Boicote a governos conservadores. Continua o já antigo artigo: “Governos de direita serão boicotados, em especial na Europa e na América Latina, com bafejo à oposição interna de esquerda. Outro ponto provável, a agenda chamada “social” terá mais virulenta aplicação. Social aqui significa estimular a desagregação da sociedade com fortalecimento de movimentos LGBT, ideologia do gênero, liberalização ainda maior do aborto, entre outros”.

 

Resistência, reação, reconstrução. I adiante: “Para as forças conservadoras, se as perspectivas aqui rabiscadas se realizarem no todo ou em parte, serão anos de resistência, reação e reconstrução. Importa lembrar, para um movimento muitas vezes mais vale a legenda que dele evola que a realidade que expressa. Para o retorno triunfante (ou, pelo menos, exitoso) preservar a aura, a legenda, mais caseiramente, o bom nome, é fundamental. A reconstrução será favorecida se ao conservadorismo estiverem ligadas as noções de ordem, razoabilidade, senso de proporção, limpeza ética, religiosidade.

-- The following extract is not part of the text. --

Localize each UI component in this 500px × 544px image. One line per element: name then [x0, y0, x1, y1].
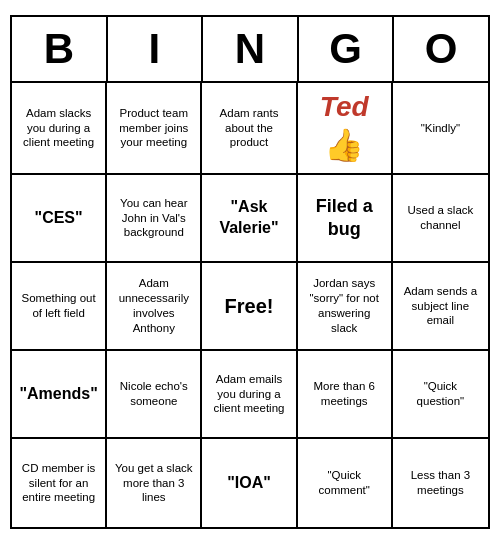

Tudo será mais difícil se no espírito público aos grupos conservadores, no poder ou fora dele, por meio de campanhas conduzidas de forma eficaz ficarem correntemente associadas as pechas da irreflexão, irresponsabilidade e insensibilidade. Mais ainda, corrupção e falta de escrúpulos. Como infelizmente se deu após o caso Dreyfus, parte da reconstrução poderia trabalhar sobre alicerces corroídos. Em resumo, o que acontecer agora poderá determinar ou limitar condutas nos previsíveis períodos de resistência, reação e reconstrução. E será utilizado implacavelmente por forças revolucionárias para sufocar quaisquer movimentos que se oponham a seus objetivos. Fui pessimista? Espero que não. Olhemos ao redor. Foram simples conjeturas, feitas com intenção de ajudar a lutar num futuro que pode ser difícil”.

 

Conclusão. São reflexões já antigas, que agora readquiriram atualidade diante do futuro preocupante. Concluí assim: “Para poder enfrentá-lo, se acontecer. Sem ilusões. Tenho presente a ‘boutade’ de Agripino Grieco: “O pior dos erros é acertar sozinho contra muita gente”. Às vezes é preciso errar.